OBJECTIVES The primary objective of this retrospective study was to determine if implementation of vancomycin monitoring criteria could reduce the number of serum vancomycin concentrations obtained without adversely affecting patient outcomes.

BACKGROUND Controversy regarding the correlation between serum vancomycin concentrations and its efficacy and/or toxicity persists. Little evidence has shown a correlation between vancomycin peak concentration (20–40 mg/L) and toxicity. Likewise, there is little information that supports an association between trough (5–15 mg/L) serum concentrations and clinical cure or in vitro killing rates. For these reasons, many question the clinical utility and cost-effectiveness of monitoring serum vancomycin concentrations.

METHODS We reviewed medical records of 193 patients (1 d-19 yrs) who received vancomycin during a 2-month period before (Group 1; n = 100) and after (Group 2; n = 93) implementation of vancomycin monitoring criteria.

RESULTS There was no difference (P > 0.05) in baseline age, weight, white blood cell count, temperature, serum creatinine, and blood urea nitrogen between Groups 1 and 2. Although 49.5% of all patients had vancomycin serum concentrations performed, significantly (P < 0.005) fewer patients in Group 2 (32%) were monitored when compared to Group 1 (65%).

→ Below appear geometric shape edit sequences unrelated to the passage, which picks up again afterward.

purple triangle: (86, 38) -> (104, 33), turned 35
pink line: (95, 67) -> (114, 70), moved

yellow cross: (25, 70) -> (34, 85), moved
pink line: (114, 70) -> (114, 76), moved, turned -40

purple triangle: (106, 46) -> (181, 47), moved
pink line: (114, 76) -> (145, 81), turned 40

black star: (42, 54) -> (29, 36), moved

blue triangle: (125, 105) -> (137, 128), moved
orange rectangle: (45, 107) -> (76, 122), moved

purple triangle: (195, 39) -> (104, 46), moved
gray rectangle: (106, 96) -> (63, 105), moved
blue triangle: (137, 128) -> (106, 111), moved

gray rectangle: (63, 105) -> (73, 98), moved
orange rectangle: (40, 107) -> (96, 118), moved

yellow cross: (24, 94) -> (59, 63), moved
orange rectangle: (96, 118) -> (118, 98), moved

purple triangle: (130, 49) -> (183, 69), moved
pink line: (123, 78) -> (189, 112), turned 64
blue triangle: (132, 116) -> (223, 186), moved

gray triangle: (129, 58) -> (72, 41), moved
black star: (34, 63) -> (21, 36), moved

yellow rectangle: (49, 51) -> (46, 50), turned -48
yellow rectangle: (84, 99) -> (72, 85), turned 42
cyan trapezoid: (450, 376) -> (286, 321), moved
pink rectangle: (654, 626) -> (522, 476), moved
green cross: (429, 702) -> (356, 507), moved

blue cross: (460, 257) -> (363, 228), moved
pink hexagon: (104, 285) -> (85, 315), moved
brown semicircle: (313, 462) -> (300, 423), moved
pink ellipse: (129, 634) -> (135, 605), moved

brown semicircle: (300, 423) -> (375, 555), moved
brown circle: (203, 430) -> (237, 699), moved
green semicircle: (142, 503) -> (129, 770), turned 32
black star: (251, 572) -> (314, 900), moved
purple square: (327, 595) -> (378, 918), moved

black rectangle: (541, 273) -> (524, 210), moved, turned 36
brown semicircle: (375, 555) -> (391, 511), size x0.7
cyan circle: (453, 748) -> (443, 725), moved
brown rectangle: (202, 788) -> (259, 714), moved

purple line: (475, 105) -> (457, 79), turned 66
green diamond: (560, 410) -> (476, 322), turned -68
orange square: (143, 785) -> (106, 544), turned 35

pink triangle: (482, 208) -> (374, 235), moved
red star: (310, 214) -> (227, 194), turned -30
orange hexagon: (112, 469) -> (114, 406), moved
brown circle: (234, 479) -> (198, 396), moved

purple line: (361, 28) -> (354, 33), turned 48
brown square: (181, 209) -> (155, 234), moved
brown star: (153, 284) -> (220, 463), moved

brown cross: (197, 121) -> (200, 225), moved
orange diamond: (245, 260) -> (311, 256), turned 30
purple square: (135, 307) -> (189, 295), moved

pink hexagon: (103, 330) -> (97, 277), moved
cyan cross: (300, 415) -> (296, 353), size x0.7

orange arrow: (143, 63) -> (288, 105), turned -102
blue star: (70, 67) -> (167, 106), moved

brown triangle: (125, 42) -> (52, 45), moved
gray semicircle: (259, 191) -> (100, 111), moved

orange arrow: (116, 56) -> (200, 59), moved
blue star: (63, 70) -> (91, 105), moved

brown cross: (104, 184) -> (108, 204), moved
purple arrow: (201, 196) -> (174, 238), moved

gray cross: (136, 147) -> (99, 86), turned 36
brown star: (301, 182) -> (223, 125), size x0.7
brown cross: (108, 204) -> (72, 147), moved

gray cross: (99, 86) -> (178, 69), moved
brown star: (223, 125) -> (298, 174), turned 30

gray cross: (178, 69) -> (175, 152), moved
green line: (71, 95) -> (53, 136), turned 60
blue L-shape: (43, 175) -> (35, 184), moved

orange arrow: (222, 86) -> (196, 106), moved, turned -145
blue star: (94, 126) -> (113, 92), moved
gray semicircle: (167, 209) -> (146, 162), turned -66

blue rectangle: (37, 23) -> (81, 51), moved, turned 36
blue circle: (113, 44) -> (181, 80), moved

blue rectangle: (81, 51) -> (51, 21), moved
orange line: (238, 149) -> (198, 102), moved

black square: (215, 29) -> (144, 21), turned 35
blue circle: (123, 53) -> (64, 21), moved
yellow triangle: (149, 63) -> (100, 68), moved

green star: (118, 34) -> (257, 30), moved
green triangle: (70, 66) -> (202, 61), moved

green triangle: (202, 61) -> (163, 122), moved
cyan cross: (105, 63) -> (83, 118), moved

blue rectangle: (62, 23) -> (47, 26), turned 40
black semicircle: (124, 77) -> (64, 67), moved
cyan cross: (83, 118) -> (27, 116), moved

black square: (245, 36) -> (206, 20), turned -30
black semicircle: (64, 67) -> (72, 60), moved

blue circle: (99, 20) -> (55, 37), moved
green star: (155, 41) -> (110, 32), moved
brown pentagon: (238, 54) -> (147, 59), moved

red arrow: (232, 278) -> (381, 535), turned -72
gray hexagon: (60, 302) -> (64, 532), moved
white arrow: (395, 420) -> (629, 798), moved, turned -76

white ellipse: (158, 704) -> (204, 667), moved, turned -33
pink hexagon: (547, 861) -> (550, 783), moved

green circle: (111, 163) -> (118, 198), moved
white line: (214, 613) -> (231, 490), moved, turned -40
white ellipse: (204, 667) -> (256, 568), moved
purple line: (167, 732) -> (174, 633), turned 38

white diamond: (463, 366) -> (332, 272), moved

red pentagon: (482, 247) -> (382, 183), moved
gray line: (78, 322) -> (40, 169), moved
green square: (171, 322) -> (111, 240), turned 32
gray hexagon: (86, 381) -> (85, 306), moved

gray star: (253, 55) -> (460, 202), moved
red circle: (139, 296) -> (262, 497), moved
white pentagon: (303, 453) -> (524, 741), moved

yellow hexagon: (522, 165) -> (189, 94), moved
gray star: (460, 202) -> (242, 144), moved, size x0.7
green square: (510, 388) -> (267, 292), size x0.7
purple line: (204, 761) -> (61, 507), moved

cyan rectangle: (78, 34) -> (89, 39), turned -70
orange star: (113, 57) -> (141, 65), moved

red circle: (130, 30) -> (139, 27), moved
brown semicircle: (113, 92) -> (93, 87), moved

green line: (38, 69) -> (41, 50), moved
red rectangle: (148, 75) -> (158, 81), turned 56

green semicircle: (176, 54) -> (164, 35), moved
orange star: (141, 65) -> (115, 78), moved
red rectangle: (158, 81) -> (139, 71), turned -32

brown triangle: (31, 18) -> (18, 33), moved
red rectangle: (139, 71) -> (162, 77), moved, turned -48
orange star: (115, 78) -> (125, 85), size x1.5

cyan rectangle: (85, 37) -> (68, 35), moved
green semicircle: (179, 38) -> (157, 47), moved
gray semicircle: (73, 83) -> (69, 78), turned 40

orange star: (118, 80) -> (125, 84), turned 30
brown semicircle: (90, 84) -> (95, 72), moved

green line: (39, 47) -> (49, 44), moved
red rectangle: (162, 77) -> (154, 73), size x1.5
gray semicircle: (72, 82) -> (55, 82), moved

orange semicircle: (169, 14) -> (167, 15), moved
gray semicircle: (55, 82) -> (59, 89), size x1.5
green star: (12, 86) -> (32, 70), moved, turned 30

Peak serum vancomycin concentrations were within the reference range (20–40 mg/L) in 48% of patients in Group 1 compared to 80% in Group 2 (P = 0.03). The mean duration of vancomycin therapy was greater (P = 0.004) for patients in Group 1 (7 ± 7.5 days) compared to Group 2 (4 ± 4.4 days) and the medians for the two groups were also different. Mean ending temperatures (P = 0.23), white blood cell counts (P = 0.71), serum creatinine (P = 0.3) and BUN (P = 0.24) were not different for the two groups.

CONCLUSIONS Implementation of criteria to decrease unnecessary serum vancomycin concentration monitoring does not adversely affect patient outcome and may decrease cost to the institution, healthcare system, and patient.